If I asked you to give the tagline for Timex, could you? Probably. But that was two taglines ago.
Just came across this post from Drew McLellan. For those two people who don't know Drew, he's the guy who, in his own words, "gets branding and marketing and he desperately wants you to get it too" The post is about Timex changing their tried and true tagline, "Takes a licking and keeps on ticking" to "Timex. Life is ticking." all because some new guy came in and said that he could do better. That guy's since been fired and so has the tagline. Now it's "Timex. Be there now." "Be there now?" Can't any watch do that? Heck, my cell phone can do that. So can the clock in my car. What's so special about that?

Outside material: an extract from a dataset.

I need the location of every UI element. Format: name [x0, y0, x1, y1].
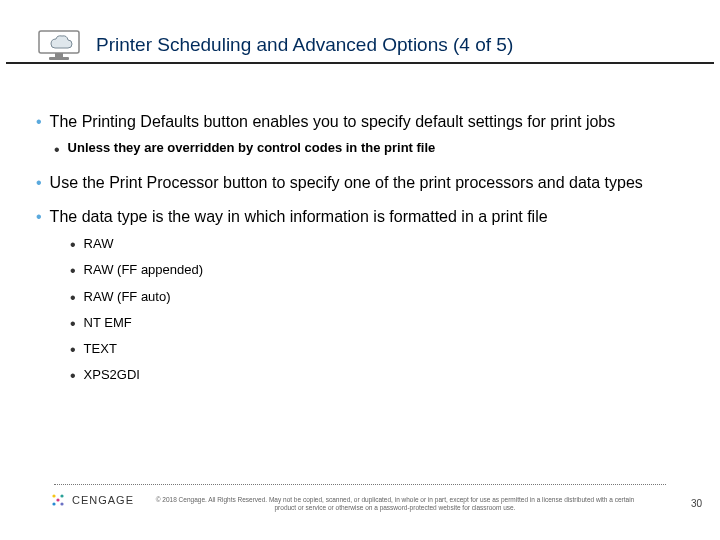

I guess what hit me immediately is that this is what so many people do with their money. They sit down with one financial planner and put together a plan. Things are going according to plan and then they go to a seminar. Maybe it's because they're unhappy or maybe it's just the free meal. Then they switch gears and go with the new guy. That doesn't work out. So, they go to another seminar...you get the picture? What happens is that they end up with a shotgun approach to financial planning. They've got duplications and ommissions everywhere. Odds are that they end going up back to the original guy who put together a plan and ask him to sort it out. Someone once said (I wish I could remember who. It's buried somewhere in the 500+ pages of the latest version of "The Intelligent Investor". So, most likely, it was Benjamin Graham.) "A lot of bad advice is given free." If you've got a plan that's working for you, one that can, in fact, "take a licking", stick with it. These are confusing times but, a plan is a plan is a plan.